Another person can connect us to God
and to ourselves
in a way we can’t do on
our own.
Think of what you learned about
yourself when you fell in love.
Or what you learned about love when
you had a child.
Or how you’ve seen God through
someone else’s eyes and prayers
when you couldn’t find
God yourself.
It is the breaking of that fullness
that is so hard in a divorce,
the cleaving apart of
something that was joined together.
Hearts are broken, and families are
broken, social structures,
bank accounts, self-esteem,
and trust –all broken.
So what is somewhat helpful in
reading this is to focus not on
what God does NOT want—all
that brokenness—
and see instead what God
DOES want.
God creates us for relationship,
to know we are whole when
we are in relationship with others.
Being OUT of relationship is the
unusual thing—
which is, perhaps, why divorce hurts so much;
we find ourselves outside of relationship,
not
knowing how to get in again, with friends, family, lovers, or God.
There is grace in remembering what
God does NOT want—
all these bad things that hurt so
much, that take away life bit by bit.
God does not want that, and
Jesus doesn’t want us creating a loophole
so we can inflict that on
someone else.
God does want wholeness, and life, and love, and being known. Sometimes
that’s what we get in marriage, but sometimes it is not;
sometimes we get it
through divorce.
If this story hurts you, or makes you
feel guilty or vulnerable,
I’m
sorry. I’m not sure what to do with that.

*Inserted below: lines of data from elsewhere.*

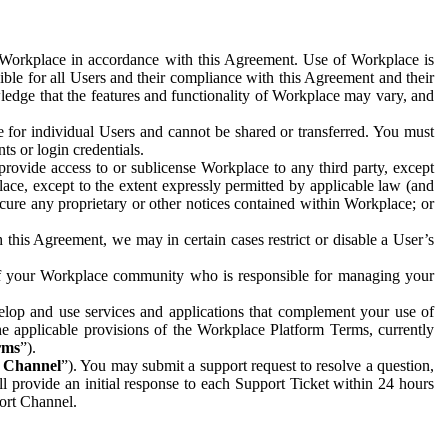
e Workplace in accordance with this Agreement. Use of Workplace is
ible for all Users and their compliance with this Agreement and their
wledge that the features and functionality of Workplace may vary, and
 for individual Users and cannot be shared or transferred. You must
ts or login credentials.
 provide access to or sublicense Workplace to any third party, except
lace, except to the extent expressly permitted by applicable law (and
cure any proprietary or other notices contained within Workplace; or
 this Agreement, we may in certain cases restrict or disable a User’s
 of your Workplace community who is responsible for managing your
op and use services and applications that complement your use of
e applicable provisions of the Workplace Platform Terms, currently
rms
”).
t Channel
”). You may submit a support request to resolve a question,
ll provide an initial response to each Support Ticket within 24 hours
port Channel.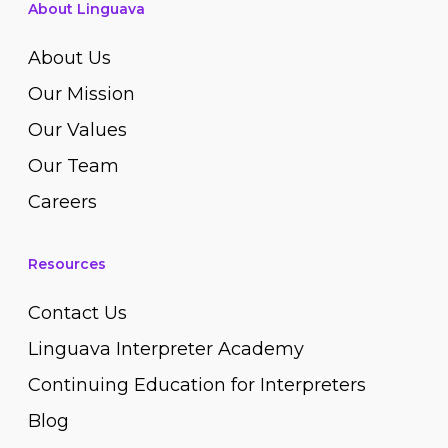
About Linguava
About Us
Our Mission
Our Values
Our Team
Careers
Resources
Contact Us
Linguava Interpreter Academy
Continuing Education for Interpreters
Blog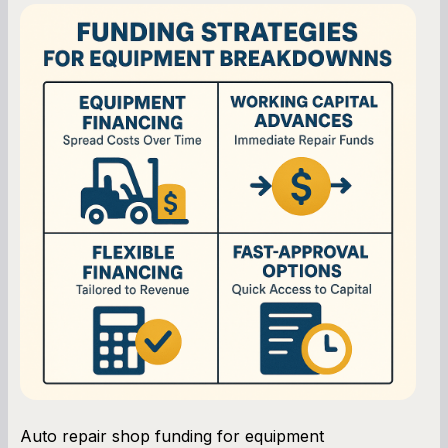
Auto repair shop funding for equipment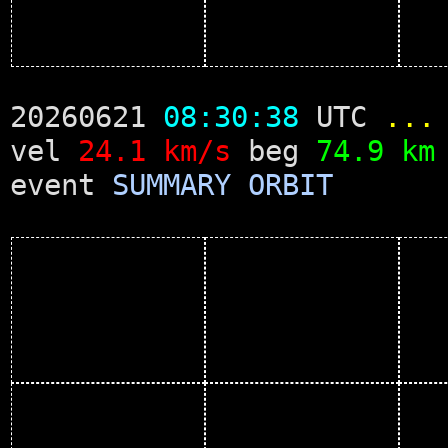
20260621
08:30:38
UTC
...
vel
24.1 km/s
beg
74.9 km
event
SUMMARY
ORBIT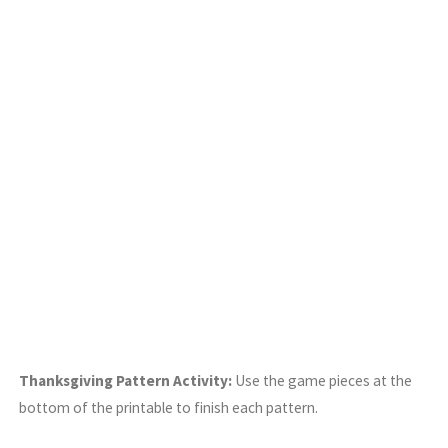
Thanksgiving Pattern Activity:
Use the game pieces at the
bottom of the printable to finish each pattern.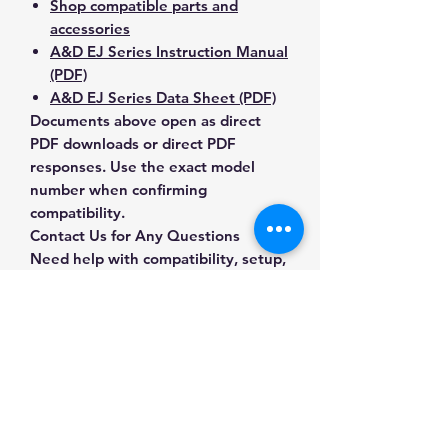
Shop compatible parts and
accessories
A&D EJ Series Instruction Manual
(PDF)
A&D EJ Series Data Sheet (PDF)
Documents above open as direct
PDF downloads or direct PDF
responses. Use the exact model
number when confirming
compatibility.
Contact Us for Any Questions
Need help with compatibility, setup,
calibration, parts, manuals or
ordering? Call
(832) 290-3120
or
email
mnmscales@yahoo.com
.
Specifications
Brand
A&D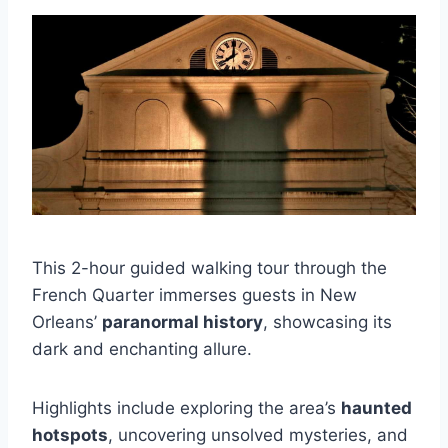
This 2-hour guided walking tour through the
French Quarter immerses guests in New
Orleans’
paranormal history
, showcasing its
dark and enchanting allure.
Highlights include exploring the area’s
haunted
hotspots
, uncovering unsolved mysteries, and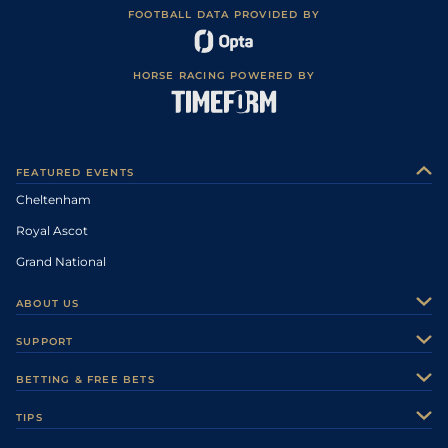
FOOTBALL DATA PROVIDED BY
HORSE RACING POWERED BY
FEATURED EVENTS
Cheltenham
Royal Ascot
Grand National
ABOUT US
About Us
SUPPORT
Authors
Contact Us
BETTING & FREE BETS
Careers
Feedback
Racecards
TIPS
Sporting Life Plus
Accessibility
Fast Results
Racing Tips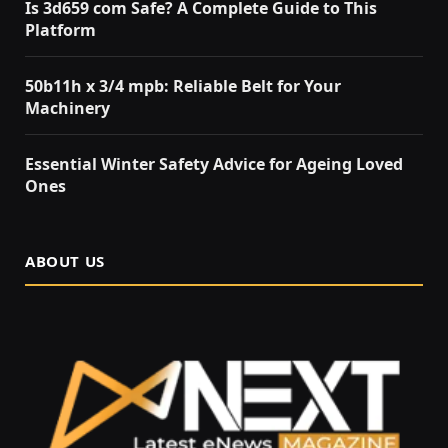
Is 3d659 com Safe? A Complete Guide to This
Platform
50b11h x 3/4 mpb: Reliable Belt for Your
Machinery
Essential Winter Safety Advice for Ageing Loved
Ones
ABOUT US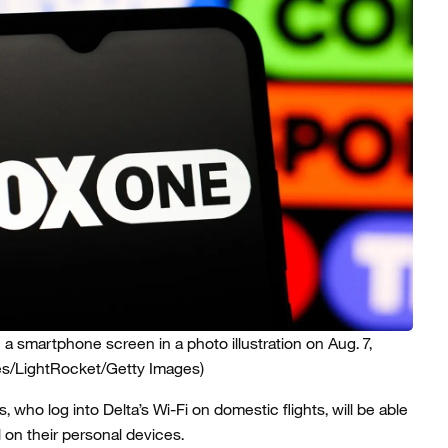
a smartphone screen in a photo illustration on Aug. 7,
s/LightRocket/Getty Images)
 who log into Delta’s Wi-Fi on domestic flights, will be able
 on their personal devices.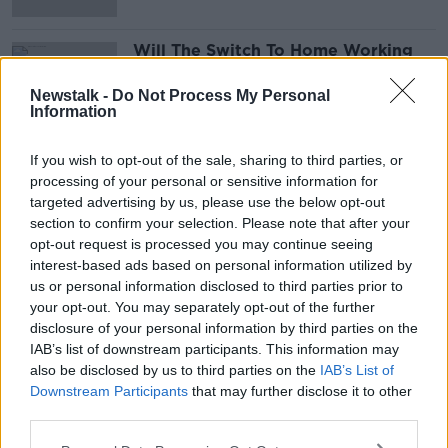
Will The Switch To Home Working
Make Gender Inequality Worse?
THE PAT KENNY SHOW
Newstalk -
Do Not Process My Personal
Information
29 JUN 2021
00:07:50
If you wish to opt-out of the sale, sharing to third parties, or
processing of your personal or sensitive information for
Advertisement
targeted advertising by us, please use the below opt-out
section to confirm your selection. Please note that after your
opt-out request is processed you may continue seeing
interest-based ads based on personal information utilized by
us or personal information disclosed to third parties prior to
your opt-out. You may separately opt-out of the further
disclosure of your personal information by third parties on the
IAB’s list of downstream participants. This information may
also be disclosed by us to third parties on the
IAB’s List of
Downstream Participants
that may further disclose it to other
third parties.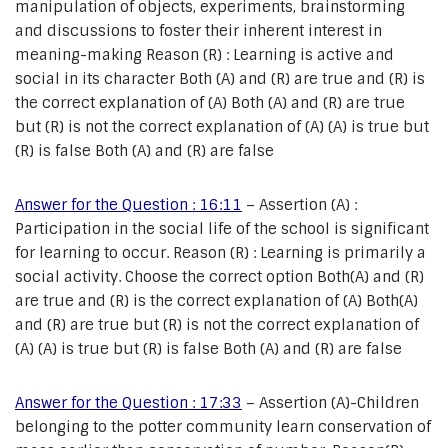
manipulation of objects, experiments, brainstorming
and discussions to foster their inherent interest in
meaning-making Reason (R) : Learning is active and
social in its character Both (A) and (R) are true and (R) is
the correct explanation of (A) Both (A) and (R) are true
but (R) is not the correct explanation of (A) (A) is true but
(R) is false Both (A) and (R) are false
Answer for the Question : 16:11
– Assertion (A) :
Participation in the social life of the school is significant
for learning to occur. Reason (R) : Learning is primarily a
social activity. Choose the correct option Both(A) and (R)
are true and (R) is the correct explanation of (A) Both(A)
and (R) are true but (R) is not the correct explanation of
(A) (A) is true but (R) is false Both (A) and (R) are false
Answer for the Question : 17:33
– Assertion (A)-Children
belonging to the potter community learn conservation of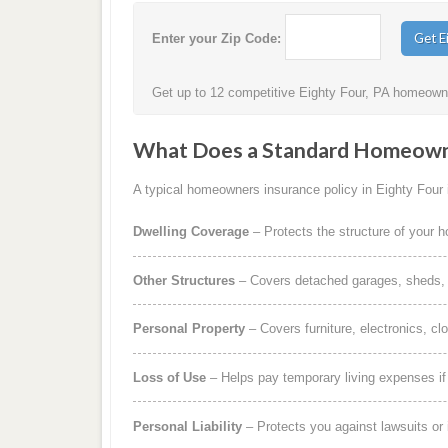
Enter your Zip Code:
Get up to 12 competitive Eighty Four, PA homeowner
What Does a Standard Homeowne
A typical homeowners insurance policy in Eighty Four i
Dwelling Coverage
– Protects the structure of your 
Other Structures
– Covers detached garages, sheds, b
Personal Property
– Covers furniture, electronics, cl
Loss of Use
– Helps pay temporary living expenses i
Personal Liability
– Protects you against lawsuits or 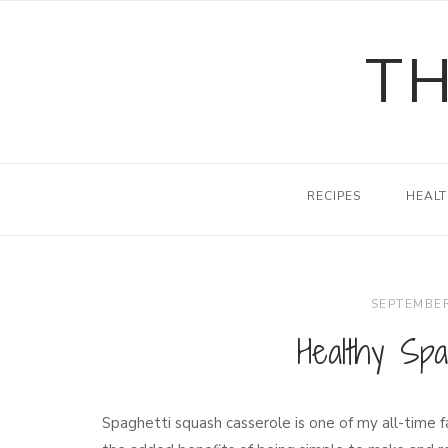
Skip
to
TH
content
RECIPES
HEALT
SEPTEMBER
Healthy Spa
Spaghetti squash casserole is one of my all-time f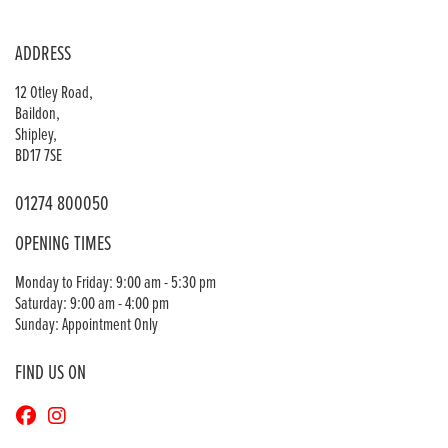
ADDRESS
12 Otley Road,
Baildon,
Shipley,
BD17 7SE
01274 800050
OPENING TIMES
Monday to Friday: 9:00 am - 5:30 pm
Saturday: 9:00 am - 4:00 pm
Sunday: Appointment Only
FIND US ON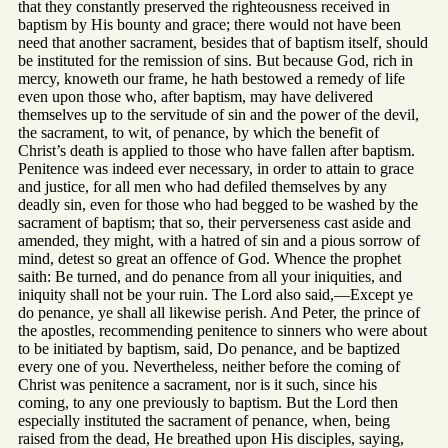
that they constantly preserved the righteousness received in
baptism by His bounty and grace; there would not have been
need that another sacrament, besides that of baptism itself, should
be instituted for the remission of sins. But because God, rich in
mercy, knoweth our frame, he hath bestowed a remedy of life
even upon those who, after baptism, may have delivered
themselves up to the servitude of sin and the power of the devil,
the sacrament, to wit, of penance, by which the benefit of
Christ’s death is applied to those who have fallen after baptism.
Penitence was indeed ever necessary, in order to attain to grace
and justice, for all men who had defiled themselves by any
deadly sin, even for those who had begged to be washed by the
sacrament of baptism; that so, their perverseness cast aside and
amended, they might, with a hatred of sin and a pious sorrow of
mind, detest so great an offence of God. Whence the prophet
saith: Be turned, and do penance from all your iniquities, and
iniquity shall not be your ruin. The Lord also said,—Except ye
do penance, ye shall all likewise perish. And Peter, the prince of
the apostles, recommending penitence to sinners who were about
to be initiated by baptism, said, Do penance, and be baptized
every one of you. Nevertheless, neither before the coming of
Christ was penitence a sacrament, nor is it such, since his
coming, to any one previously to baptism. But the Lord then
especially instituted the sacrament of penance, when, being
raised from the dead, He breathed upon His disciples, saying,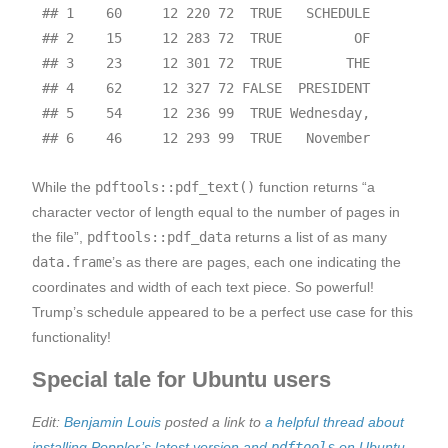
## 1    60     12 220 72  TRUE   SCHEDULE

## 2    15     12 283 72  TRUE         OF

## 3    23     12 301 72  TRUE        THE

## 4    62     12 327 72 FALSE  PRESIDENT

## 5    54     12 236 99  TRUE Wednesday,

While the
pdftools::pdf_text()
function returns “a
character vector of length equal to the number of pages in
the file”,
pdftools::pdf_data
returns a list of as many
data.frame
’s as there are pages, each one indicating the
coordinates and width of each text piece. So powerful!
Trump’s schedule appeared to be a perfect use case for this
functionality!
Special tale for Ubuntu users
Edit:
Benjamin Louis
posted a link to
a helpful thread about
installing Poppler’s latest version and
pdftools
on Ubuntu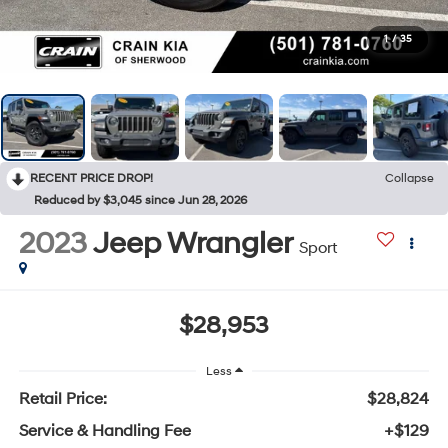
1
/
35
RECENT PRICE DROP!
Collapse
Reduced by $3,045 since Jun 28, 2026
2023
Jeep Wrangler
Sport
$28,953
Less
Retail Price:
$28,824
Service & Handling Fee
+$129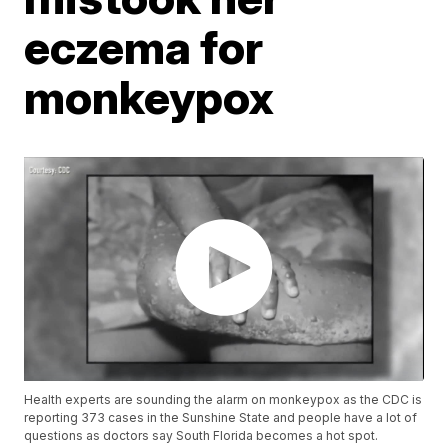
eczema for
monkeypox
Health experts are sounding the alarm on monkeypox as the CDC is
reporting 373 cases in the Sunshine State and people have a lot of
questions as doctors say South Florida becomes a hot spot.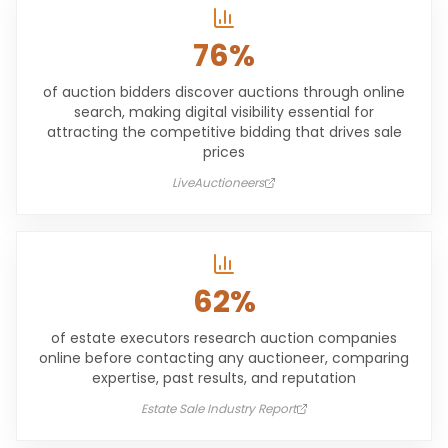
76%
of auction bidders discover auctions through online
search, making digital visibility essential for
attracting the competitive bidding that drives sale
prices
LiveAuctioneers
62%
of estate executors research auction companies
online before contacting any auctioneer, comparing
expertise, past results, and reputation
Estate Sale Industry Report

But I hear you, and I share your
pain-- I feel that way, too.
After this sermon we
will share communion.
At that holy table, we are all
invited, welcome, loved, no matter what;
single, married, divorced, widowed, gay, straight, cisgender,
transgender, nonbinary, adulterers.
We are all welcome because we are all
valued and loved
by the one who meets us
here.
Jesus’ death and resurrection remind
us that there is nothing
that is not redeemable by
God,
and that includes
marriage, divorce, and the unhelpful ways we think,
talk, and make judgments about them.
What God wants for us is wholeness,
all of our dust holding together.
Trusting God, receiving that grace at this
table,
is where our lives begin
and end.
This is healing for all that hurts,
wholeness for all that is broken. Amen.